La parabola infinita di Armando Izzo da Secondigliano-Scampia. Dal Lotto G, che fa parte del cosiddetto Terzo Mondo, meglio conosciute come le Case dei puffi (perché i palazzi sono tutti azzurri) al Toro di Mazzarri. L’ultimo talento approdato alla squadra del tecnico toscano arriva da qui, zona nord di Napoli: nella vita ha lottato, sofferto e talvolta pure sbagliato, ma è sempre riuscito a rialzarsi. Aveva un sogno, che poi era il medesimo del padre Vincenzo: diventare un calciatore.
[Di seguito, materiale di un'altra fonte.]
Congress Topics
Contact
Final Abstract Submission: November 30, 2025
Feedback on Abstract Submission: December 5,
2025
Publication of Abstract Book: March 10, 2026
VI Gioca per strada, fa il centrocampista, sogna di diventare forte e famoso come Xavi, e a undici anni viene tesserato dal Napoli, grazie all’occhio lungo di Peppe Santoro, uomo-chiave di Mazzarri e del Toro di oggi. Solo una condizione, quel giorno, pone suo padre: quella di non dovere pagare la retta della scuola calcio, perché in casa i soldi erano davvero pochissimi. Poi papà, però, se ne va troppo presto, la mamma si trova a dover accudire cinque figli, e Armando è il più grande. Si inventa barista e poi muratore per dare una mano in casa, il calcio sembra un lusso che non si può più permettere. Per un soffio evita di prendere strade dannate, che dalle sue parti sono quasi la regola. E che coinvolgono suoi familiari.
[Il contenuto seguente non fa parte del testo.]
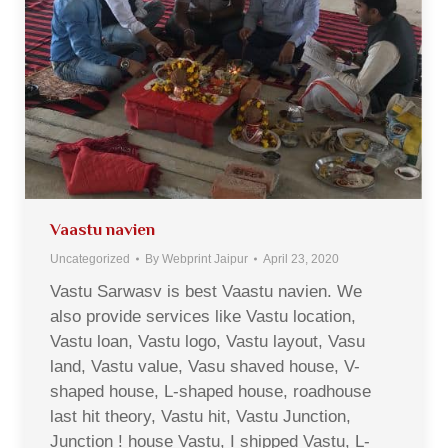
Vaastu navien
Uncategorized
By
Webprint Jaipur
April 23, 2020
Vastu Sarwasv is best Vaastu navien. We
also provide services like Vastu location,
Vastu loan, Vastu logo, Vastu layout, Vasu
land, Vastu value, Vasu shaved house, V-
shaped house, L-shaped house, roadhouse
last hit theory, Vastu hit, Vastu Junction,
Junction ! house Vastu, I shipped Vastu, L-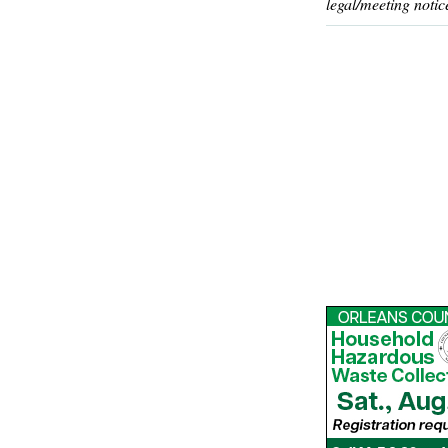
legal/meeting notic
Ma la voglia di calcio è più forte di ogni altra cosa. Izzo trova un amico e consigliere speciale, Paolo Palermo che gli dà la forza e le motivazioni per non arrendersi. Riparte, diventa difensore, ha grandi doti di velocità e una tecnica che già allora sembra notevole a chi si intende di calcio. Vorrebbe diventare come Fabio Cannavaro, Mazzarri — guarda il destino — vede in lui un potenziale campione, lo porta in ritiro e gli compra persino un paio di scarpini per allenarsi. Nel suo futuro c’è la Triestina, poi l’Avellino, poi il Genoa: intanto, neppure maggiorenne, è già padre. La vita di Armando scorre via veloce, ma per sua fortuna a Genova trova Gasperini, un’altra figura chiave per la sua maturazione professionale e un presidente che ne protegge la fragilità.
Proprio durante il suo periodo sotto la Lanterna finisce nell’elenco degli indagati in un’inchiesta della Direzione Antimafia di Napoli per la combine di due partite del 2014. La giustizia sportiva lo condanna, finché la squalifica viene poi ridotta e infine annullata. Resta in piedi l’inchiesta ordinaria, ma Armando ha sempre proclamato la sua estraneità ai fatti contestati. Nel novembre 2016 si guadagna pure la prima convocazione nella Nazionale di Ventura. Il resto è storia recente e un futuro granata.